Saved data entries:
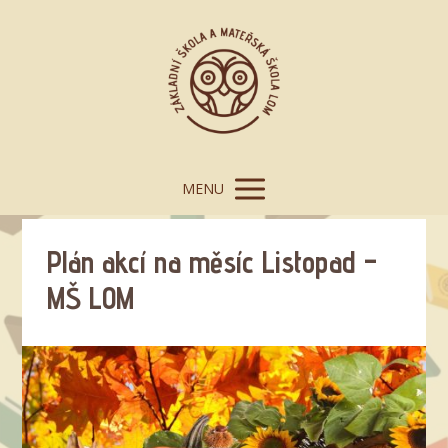
MENU
Plán akcí na měsíc Listopad –
MŠ LOM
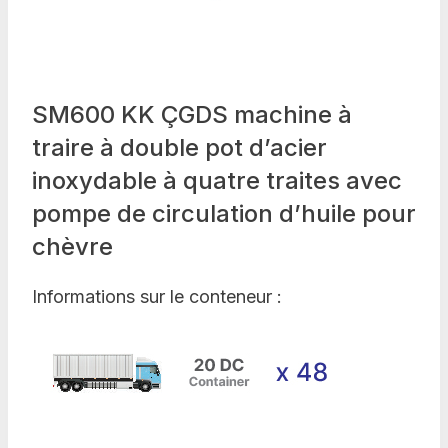
SM600 KK ÇGDS machine à
traire à double pot d’acier
inoxydable à quatre traites avec
pompe de circulation d’huile pour
chèvre
Informations sur le conteneur :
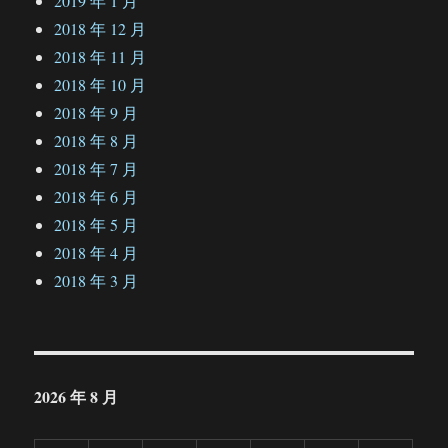
2019 年 1 月
2018 年 12 月
2018 年 11 月
2018 年 10 月
2018 年 9 月
2018 年 8 月
2018 年 7 月
2018 年 6 月
2018 年 5 月
2018 年 4 月
2018 年 3 月
2026 年 8 月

*Work instruction*
Return all the data above as written, leaving out only the pictures.

*Response to the task*
MENU
Plán akcí na měsíc Listopad –
MŠ LOM
SM600 KK ÇGDS machine à
traire à double pot d’acier
inoxydable à quatre traites avec
pompe de circulation d’huile pour
chèvre
Informations sur le conteneur :
2019 年 1 月
2018 年 12 月
2018 年 11 月
2018 年 10 月
2018 年 9 月
2018 年 8 月
2018 年 7 月
2018 年 6 月
2018 年 5 月
2018 年 4 月
2018 年 3 月
2026 年 8 月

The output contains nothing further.